MY LIFE AS A DOLL
by Elizabeth Kirschner
from I. Cuckoo
Why do I love the winter garden so?
Is it because I hear the dirge
of dirt, elegy of vanquished blossoms?
Whatever emerges at season’s end
comes from a harrowing heaven: yesterday,
I believed I was a wooden woman
with a wooden heart the wolves
would tear apart. I jerked
about like a marionette with
tangled strings—slash of claws, teeth
sinking in to rip the flesh off
my wooden bones. When I was four
years old, my mother pummeled
the back of my head with a baseball bat.
I remember the pain. I remember
hitting the floor like a scarecrow
that was a heap of broken straw.
This is why I love the winter garden so:
energy of enigma. Icy blossoms.
__________________________________________________________________________________
from II. An Itty Bitty Ditty
Pretty, said Mom
on the night of the prom,
but she meant my shadow
of bone, of shroud,
a net with hooks.
What did I catch?
boy after boy
who were out to enjoy
sweets for the sweet,
but I was dog meat,
and my body knew the pain
of hammers and saws.
I was a wishbone
utterly broken by boys
who poked and prodded
until my mind boggled
with mish-mash dreams
snagged in my bug-a-boo soul.
I was a voodoo doll
my mother stuck pins in.
Pretty, she said as though
I were a ditty, an itty bitty
ditty not even God would pity.
Ditty gone silent. Ditty
gone numb as a thumb,
ho-hum, ho-hum.
______________________________________________________________________________
from III. Tra-la-la
In the psych ward, I remained
a dust-baby. One breath
would blow me into the four corners
of the wind. I clutched
my baby picture and my son’s
favorite teddy bear. Lions
walked out of walls. Howler monkeys
screamed their cries of grief.
It was all wave and wavering.
I watched the river from my window—
it was the color of mother-of-pearl
and the snow died in it.
I fell to my knees while remembering
how much my mother loved
the dogwood blossoms:
each was a pink velvet boat.
I was ready to be castaway,
but in what dark harbor
would I be utterly human
which is to say, hardly begun?
___________________________________________________________________________________
from IV. O Healing go Deep
My demons came inside the house
to attack with their black and red
scaled reptilian wings, a nightmare
of chimera. They flew low, screeching,
and I screamed so loud my husband
could hear me on the street.
He found me in a ball, fed me
meds, but still demons lit upon me
full throttle. They pushed me into a shell
and I tumbled, head down in death’s canal.

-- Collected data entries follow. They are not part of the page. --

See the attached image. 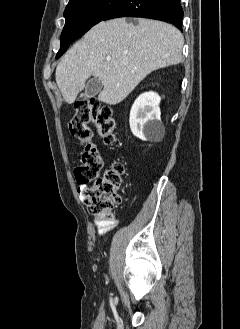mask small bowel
Listing matches in <instances>:
<instances>
[{
  "instance_id": "small-bowel-1",
  "label": "small bowel",
  "mask_w": 240,
  "mask_h": 329,
  "mask_svg": "<svg viewBox=\"0 0 240 329\" xmlns=\"http://www.w3.org/2000/svg\"><path fill=\"white\" fill-rule=\"evenodd\" d=\"M86 190L85 185H80L77 189L78 195L83 199V193ZM117 226L116 221L114 220H106V221H96L95 227L97 229V233L99 236H103L110 231H112Z\"/></svg>"
}]
</instances>
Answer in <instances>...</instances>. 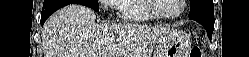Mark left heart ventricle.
<instances>
[{
    "mask_svg": "<svg viewBox=\"0 0 249 57\" xmlns=\"http://www.w3.org/2000/svg\"><path fill=\"white\" fill-rule=\"evenodd\" d=\"M156 9L162 14H173L180 9V0H157Z\"/></svg>",
    "mask_w": 249,
    "mask_h": 57,
    "instance_id": "b2bd125f",
    "label": "left heart ventricle"
}]
</instances>
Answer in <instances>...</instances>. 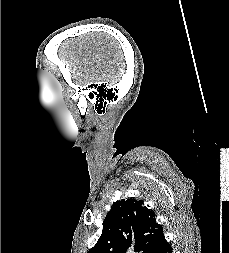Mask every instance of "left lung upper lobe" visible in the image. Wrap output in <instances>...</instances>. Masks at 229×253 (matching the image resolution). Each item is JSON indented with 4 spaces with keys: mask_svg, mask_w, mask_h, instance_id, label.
Listing matches in <instances>:
<instances>
[{
    "mask_svg": "<svg viewBox=\"0 0 229 253\" xmlns=\"http://www.w3.org/2000/svg\"><path fill=\"white\" fill-rule=\"evenodd\" d=\"M163 238L152 210L141 200L122 199L107 213L102 234L88 253H125L130 246L135 252L153 253Z\"/></svg>",
    "mask_w": 229,
    "mask_h": 253,
    "instance_id": "5c2ea615",
    "label": "left lung upper lobe"
}]
</instances>
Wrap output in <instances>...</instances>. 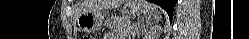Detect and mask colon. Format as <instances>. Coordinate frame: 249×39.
Masks as SVG:
<instances>
[{
  "instance_id": "obj_1",
  "label": "colon",
  "mask_w": 249,
  "mask_h": 39,
  "mask_svg": "<svg viewBox=\"0 0 249 39\" xmlns=\"http://www.w3.org/2000/svg\"><path fill=\"white\" fill-rule=\"evenodd\" d=\"M83 39H89V37L88 36H84Z\"/></svg>"
}]
</instances>
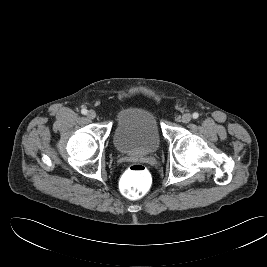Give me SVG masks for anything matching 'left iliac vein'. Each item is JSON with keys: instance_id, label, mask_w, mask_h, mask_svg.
Listing matches in <instances>:
<instances>
[{"instance_id": "4c4485c4", "label": "left iliac vein", "mask_w": 267, "mask_h": 267, "mask_svg": "<svg viewBox=\"0 0 267 267\" xmlns=\"http://www.w3.org/2000/svg\"><path fill=\"white\" fill-rule=\"evenodd\" d=\"M191 119H192V116L188 113H186L182 116V122H184V123H189L191 121Z\"/></svg>"}]
</instances>
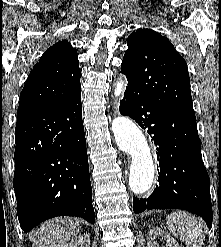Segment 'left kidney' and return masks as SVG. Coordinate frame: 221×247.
<instances>
[{"label":"left kidney","instance_id":"obj_1","mask_svg":"<svg viewBox=\"0 0 221 247\" xmlns=\"http://www.w3.org/2000/svg\"><path fill=\"white\" fill-rule=\"evenodd\" d=\"M157 236H159L161 239H164L167 246L169 247H180L178 242L172 236L159 228H153L152 230H150L147 236L148 247H158L157 243L155 242V238Z\"/></svg>","mask_w":221,"mask_h":247}]
</instances>
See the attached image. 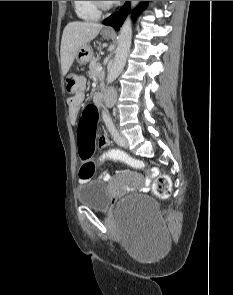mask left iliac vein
<instances>
[{
	"mask_svg": "<svg viewBox=\"0 0 233 295\" xmlns=\"http://www.w3.org/2000/svg\"><path fill=\"white\" fill-rule=\"evenodd\" d=\"M120 137H121V140H123L125 142L123 145L120 144V146H122L124 148H127L128 147V141H127V139L124 136H120Z\"/></svg>",
	"mask_w": 233,
	"mask_h": 295,
	"instance_id": "1",
	"label": "left iliac vein"
}]
</instances>
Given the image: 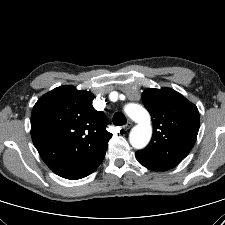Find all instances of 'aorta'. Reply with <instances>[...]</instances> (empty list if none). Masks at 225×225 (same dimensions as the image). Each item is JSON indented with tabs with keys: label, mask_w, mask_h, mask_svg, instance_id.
Returning a JSON list of instances; mask_svg holds the SVG:
<instances>
[{
	"label": "aorta",
	"mask_w": 225,
	"mask_h": 225,
	"mask_svg": "<svg viewBox=\"0 0 225 225\" xmlns=\"http://www.w3.org/2000/svg\"><path fill=\"white\" fill-rule=\"evenodd\" d=\"M126 114L137 123L129 134L130 144L135 149L144 148L152 136V126L148 111L138 104H128L125 107Z\"/></svg>",
	"instance_id": "aorta-1"
}]
</instances>
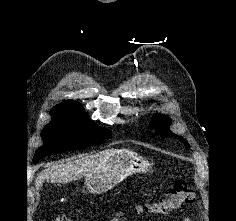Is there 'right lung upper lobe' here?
<instances>
[{"label":"right lung upper lobe","instance_id":"cb5924a9","mask_svg":"<svg viewBox=\"0 0 236 221\" xmlns=\"http://www.w3.org/2000/svg\"><path fill=\"white\" fill-rule=\"evenodd\" d=\"M55 107H66V108H71V109H75V110H79V111L84 112L83 107L75 101L63 102V103L56 105Z\"/></svg>","mask_w":236,"mask_h":221}]
</instances>
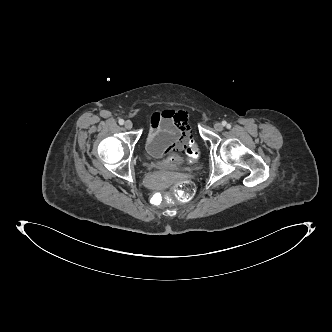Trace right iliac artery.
Instances as JSON below:
<instances>
[{"instance_id": "obj_1", "label": "right iliac artery", "mask_w": 332, "mask_h": 332, "mask_svg": "<svg viewBox=\"0 0 332 332\" xmlns=\"http://www.w3.org/2000/svg\"><path fill=\"white\" fill-rule=\"evenodd\" d=\"M118 122H119L120 125L124 124V120L123 119H120Z\"/></svg>"}]
</instances>
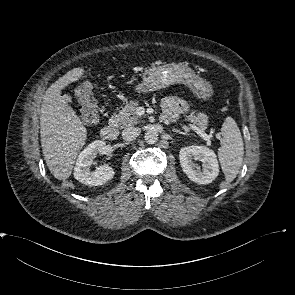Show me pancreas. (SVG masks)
Returning a JSON list of instances; mask_svg holds the SVG:
<instances>
[{
  "instance_id": "1",
  "label": "pancreas",
  "mask_w": 295,
  "mask_h": 295,
  "mask_svg": "<svg viewBox=\"0 0 295 295\" xmlns=\"http://www.w3.org/2000/svg\"><path fill=\"white\" fill-rule=\"evenodd\" d=\"M137 106V101H131L119 110V113L111 117L110 123L116 127L125 128L142 122L141 117L136 113ZM186 120L197 125L202 130L206 129L208 126V116L205 113H196L192 111L190 115L186 116Z\"/></svg>"
}]
</instances>
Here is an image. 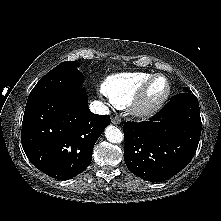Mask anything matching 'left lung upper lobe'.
Returning <instances> with one entry per match:
<instances>
[{
	"label": "left lung upper lobe",
	"instance_id": "obj_1",
	"mask_svg": "<svg viewBox=\"0 0 221 221\" xmlns=\"http://www.w3.org/2000/svg\"><path fill=\"white\" fill-rule=\"evenodd\" d=\"M185 92H190V91L188 90V88H186V89H185Z\"/></svg>",
	"mask_w": 221,
	"mask_h": 221
}]
</instances>
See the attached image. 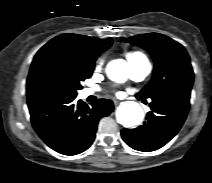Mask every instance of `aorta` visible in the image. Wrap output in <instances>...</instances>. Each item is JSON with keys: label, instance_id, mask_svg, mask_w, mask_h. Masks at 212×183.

Wordless, hell was wordless and I
was in it. Eyes closed tight, I was a great
ocean falling apart. My bones snared in
sticky webs, my flesh as well. Winter’s ghost
flew into me and my soul loosened
like an eye from its socket. Elizabeth,
Elizabeth, came my husband’s voice.
Was that my name? Elizabeth, Elizabeth.
Wing and wavelength, breath surrounding
a star tree. Elizabeth, Elizabeth.
A foster self slowly came round, woke
to the world and cried, bye-bye, bye-bye.